As the current surged through me, a relentless force beyond my control, panic tightened its grip, not merely the familiar embrace of anxiety, but a profound sense of disillusionment and disgrace. How ironic, I thought, that my tale might not end with a heroic embrace or indeed peacefully in my sleep, but with the whimper of an electrified demise, etched into memory as a footnote of folly. Yet, in that harrowing moment, as my mind danced on the edge of oblivion, a primal instinct stirred within me – the desire to defy death, to cling desperately to life. And so, in the quiet hours of a November morning in Abkhazia, fate intervened with a jolt. 

The innocuous act of reaching for a door handle became a brush with mortality, as a surge of electricity coursed through me, binding me in its merciless embrace. Rational thought dissolved into a cacophony of fear and disbelief, as my body, no longer my own, betrayed me in its inertia. In that suspended moment, as darkness encroached and oblivion beckoned, I found myself on the precipice of surrender, poised to embrace the tranquillity of release. Then with  a violent jolt, I was thrust back into the realm of the living, gasping for breath amidst a sea of concerned faces. How long had I teetered on the brink of oblivion? How close had I come to becoming a mere anecdote, a cautionary tale of misplaced wires and shoddy craftsmanship? 

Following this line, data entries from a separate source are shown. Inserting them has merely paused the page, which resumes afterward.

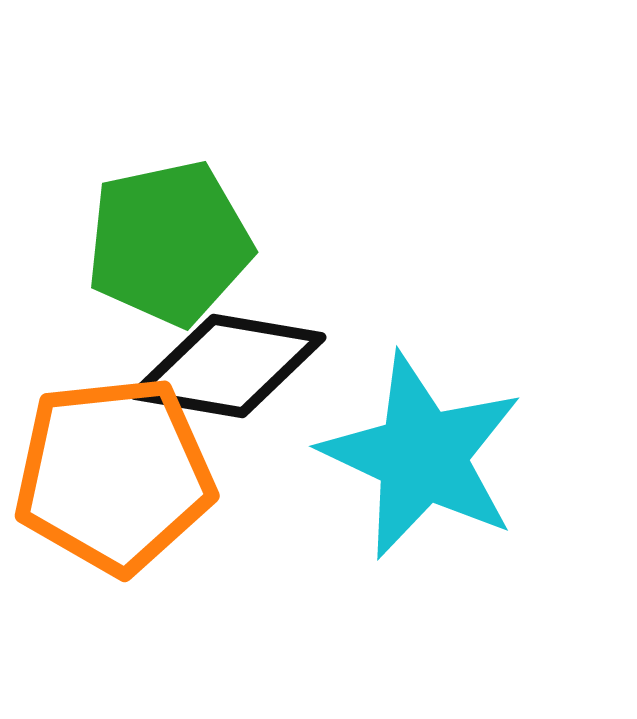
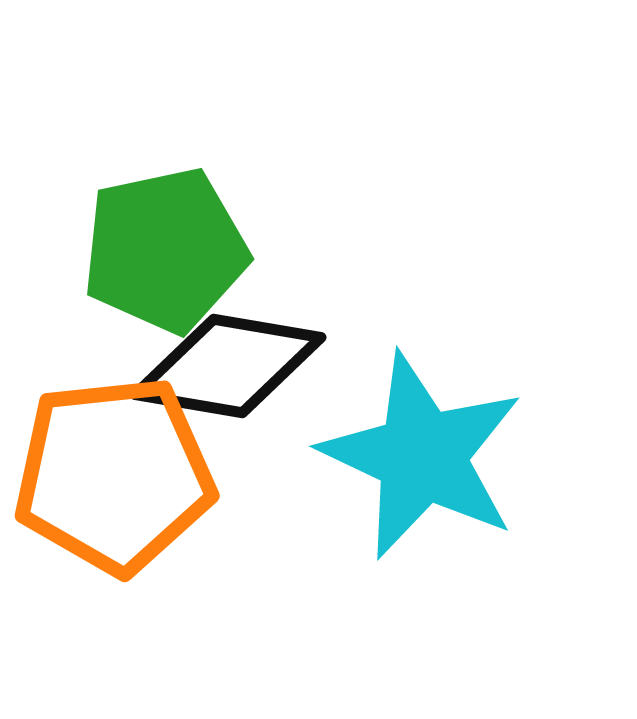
green pentagon: moved 4 px left, 7 px down
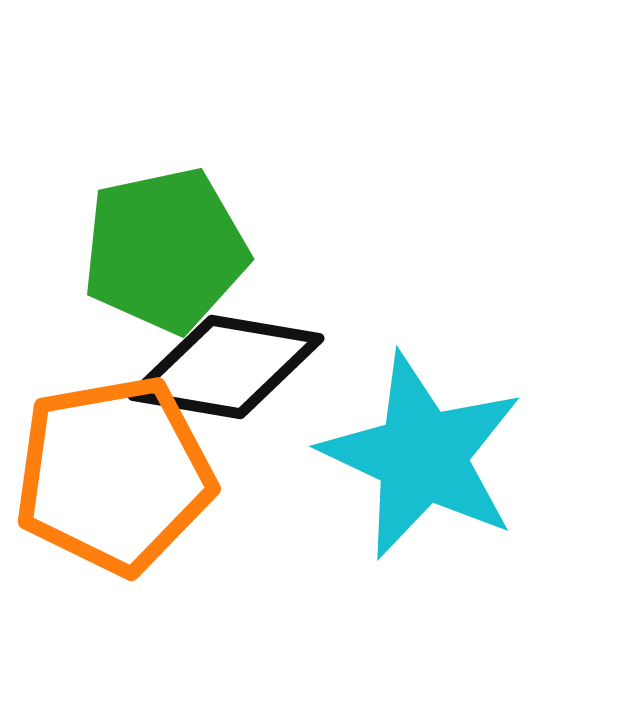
black diamond: moved 2 px left, 1 px down
orange pentagon: rotated 4 degrees counterclockwise
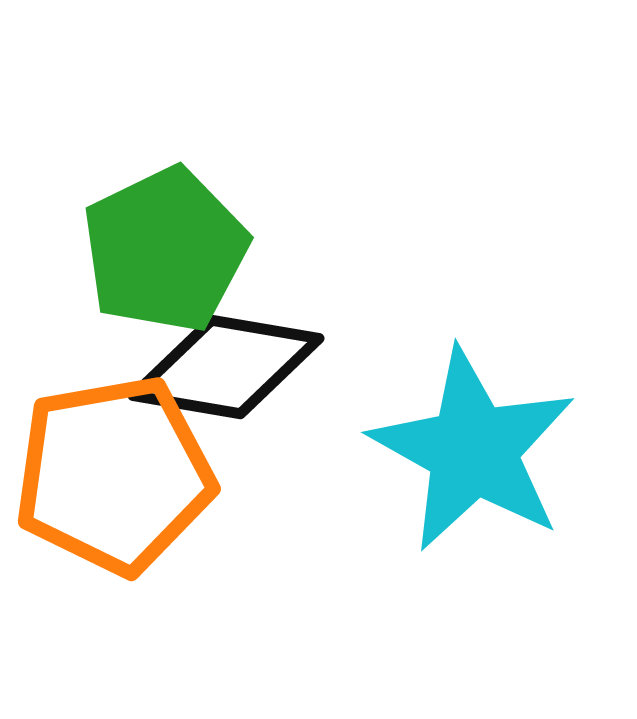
green pentagon: rotated 14 degrees counterclockwise
cyan star: moved 51 px right, 6 px up; rotated 4 degrees clockwise
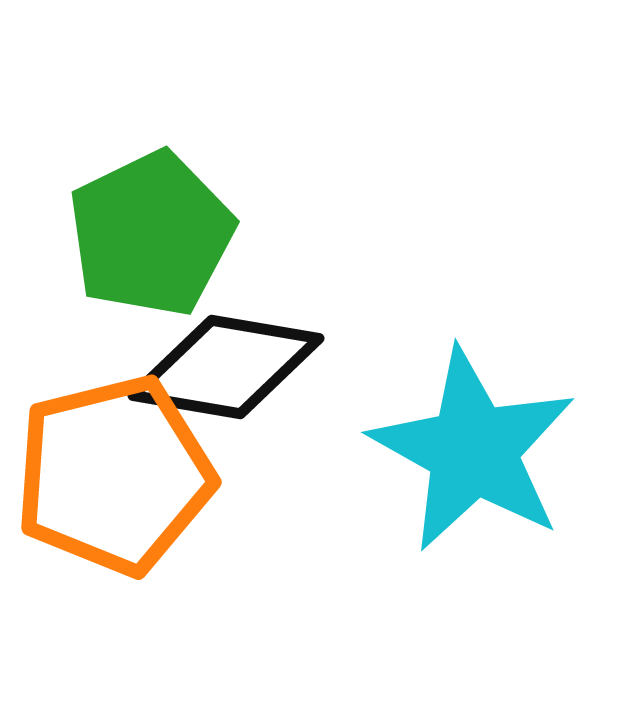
green pentagon: moved 14 px left, 16 px up
orange pentagon: rotated 4 degrees counterclockwise
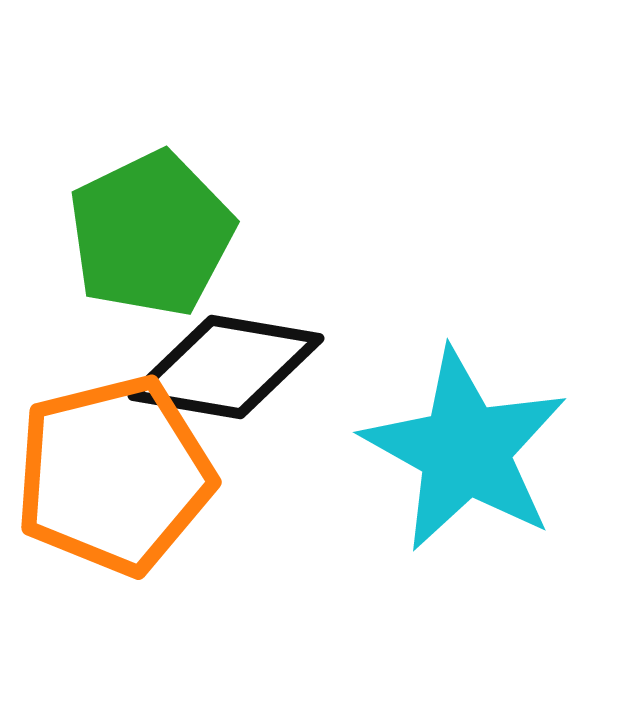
cyan star: moved 8 px left
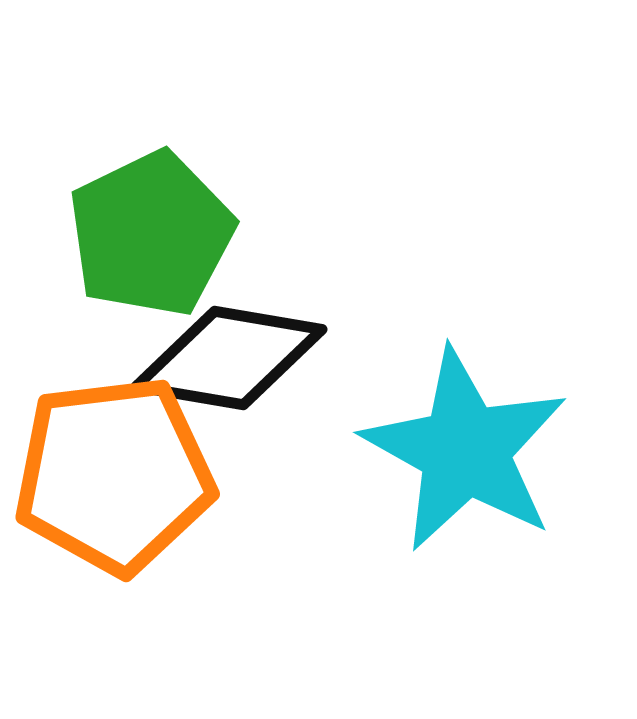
black diamond: moved 3 px right, 9 px up
orange pentagon: rotated 7 degrees clockwise
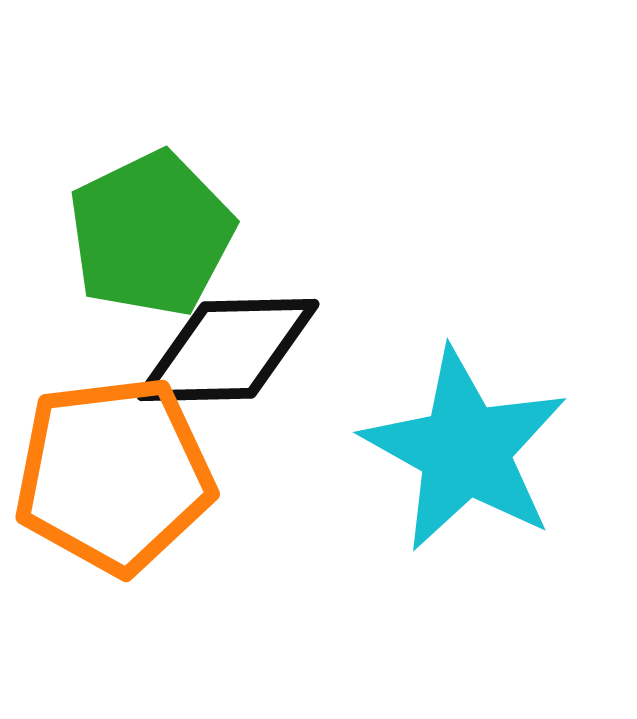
black diamond: moved 1 px left, 8 px up; rotated 11 degrees counterclockwise
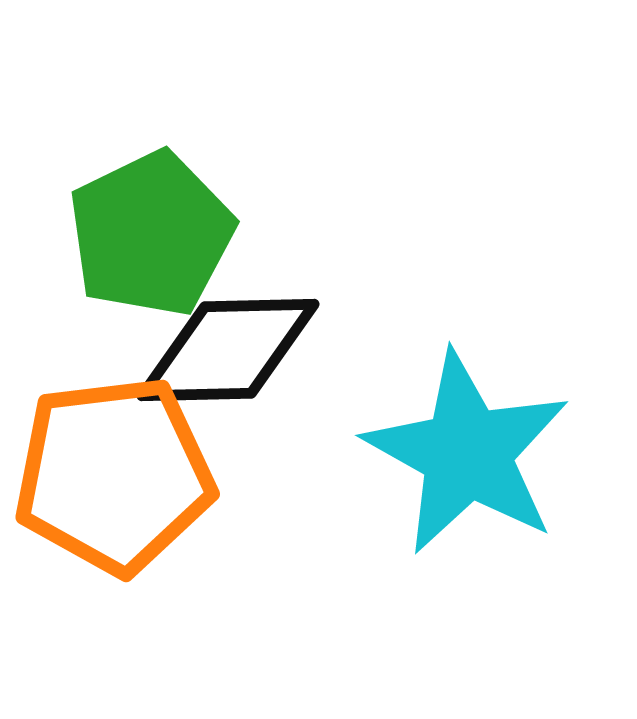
cyan star: moved 2 px right, 3 px down
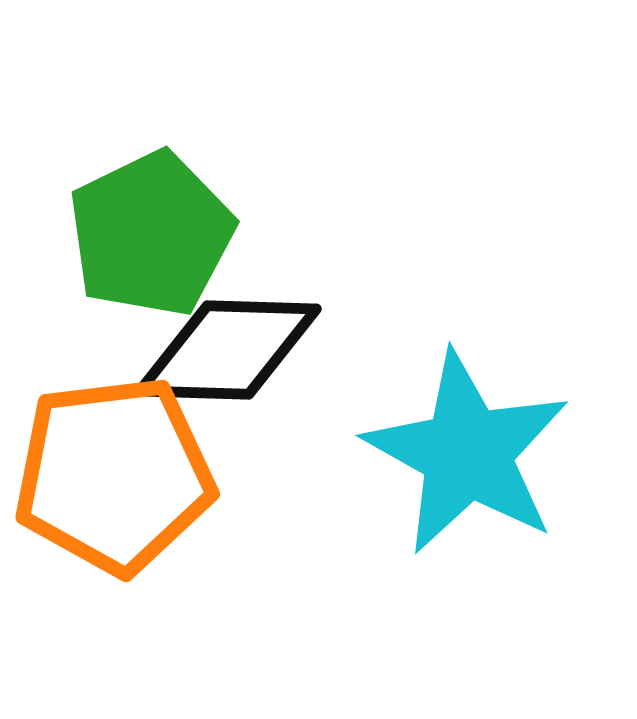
black diamond: rotated 3 degrees clockwise
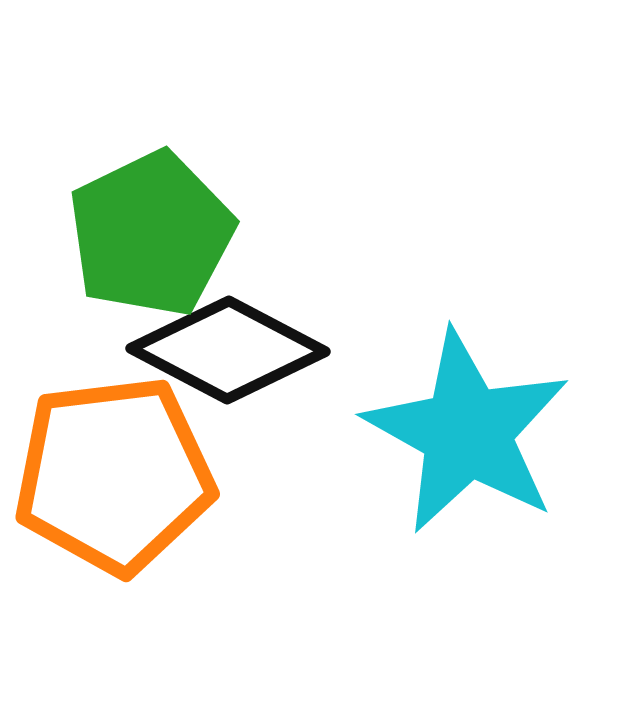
black diamond: rotated 26 degrees clockwise
cyan star: moved 21 px up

In the aftermath, as I grappled with the fragility of mortality, one truth became painfully clear – our time on this earth is finite, and the manner of our departure often beyond our control. Yet, in the face of uncertainty, we cling to life with a tenacity born of defiance, embracing each fleeting moment as a precious gift, bestowed upon us by the whims of fate. Today I live with a painful reminder of that morning, a left hand with a deformed finger, scars where the electricity burned my feet and wrist and a reluctance to grip door handles.